The changes we will need to make are radical. Still, Klein has hope that we will succeed.
Bill Hottell picks a 2011 Pulitzer finalist for a best (read in 2014). The Shallows: What the Internet Is Doing to Our Brains, by Nicholas Carr, “… is certainly one of the most important books published recently … Almost three decades of research is now completed,” Bill says. “What have scientists/neurologists learned? For anyone who uses the Internet for an appreciable amount of time, the person’s brain has been altered. The neurological circuitry of the brain has actually been re-routed and changed … The Internet user is less capable of sustained concentration, is less capable of following nuanced reasoning and debate positions [and] less capable of following complexity.
“So many Americans are frequently holding a cell phone, iPhone, iPad, Smart Phone in their hands that the hand-held device is becoming an extension of the person’s body (and mind) … This is beginning to seem like an evolutionary change in humans,” Bill concludes.
Kathy Ehrenberg loved The Good Lord Bird (National Book Award, 2013). And, she says, “a surprise literary novel for me this year was We Are Completely Beside Ourselves (Man Booker Prize 2014 short list) by Karen Joy Fowler. I’d read her Jane Austin Book Club, which I’d just considered a summer confection, so was a little unprepared but not totally surprised by the brilliance of this novel.”

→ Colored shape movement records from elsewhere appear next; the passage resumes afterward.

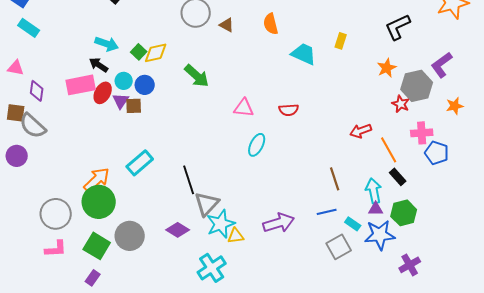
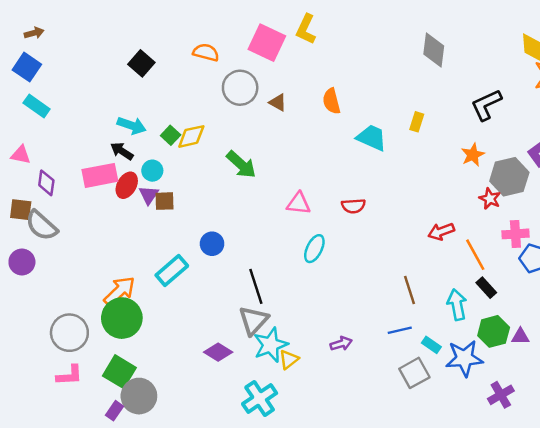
blue circle: (145, 85) -> (212, 244), moved
black line: (189, 180) -> (256, 286), moved
purple triangle: (376, 209) -> (520, 336), moved
purple arrow: (279, 223) -> (341, 344), size x0.6
gray circle: (130, 236) -> (139, 396), moved
yellow triangle: (236, 236) -> (289, 359), turned -30

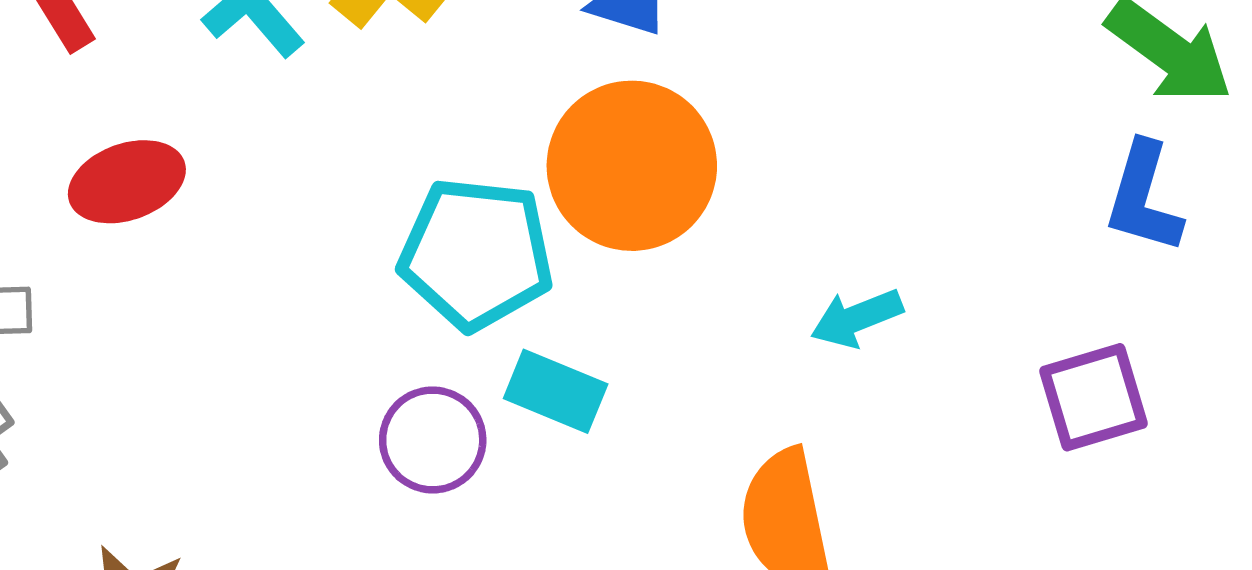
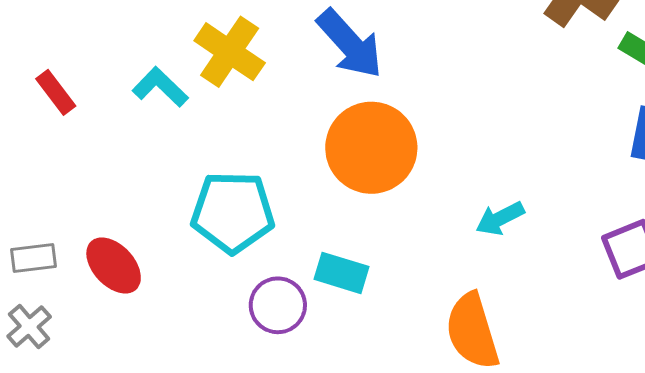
red ellipse: (127, 182) -> (114, 266), moved, turned 72
cyan pentagon: (476, 254) -> (233, 212), moved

Kathy thought two books by Lynne Olson are “relevant for our times.” One is Citizens of London: The Americans Who Stood with Britain in Its Darkest, Finest Hour (2010). Through Averill Harriman, Edward R. Murrow and Gilbert Winant’s experiences in wartime London, Olson shows how the strong U.S.-British alliance was forged. Kathy also recommends Olson’s Troublesome Young Men: The Rebels Who Brought Churchill to Power and Helped Save England.
Besides history book club titles, I bought three non-fiction books in 2014. Much touted by Washington pundits, John W. Dean’s The Nixon Defense: What He Knew and When He Knew It didn’t get me past page 25. The book includes transcripts of the Nixon tapes — most of them besides Rosemary Woods’ missing 18 minutes, a mystery that Dean finally explains. My take: It’s scary that a world leader and his compatriots are guilty of such loose gossip and cheap shots — not to mention sinister machinations — in their profanity-filled conversations.
For the first time in forever, I broke a cardinal rule: I gave up on a book without following the 50-page rule. I don’t blame a lack of focus for not completing Dean’s book. It is a tedious and boring tome. Better to reread All the President’s Men, Nixonland, or Dean’s own Blind Ambition: The White House Years (1976).
Pay Any Price: Greed, Power, and Endless War, by James Risen, I bought because I wanted to support the author who, at the time, was threatened by prison because he wouldn’t give up his sources. I bought The Teacher Wars: A History Of America’s Most Embattled Profession because I was a sometimes-embattled teacher, and this book got great reviews.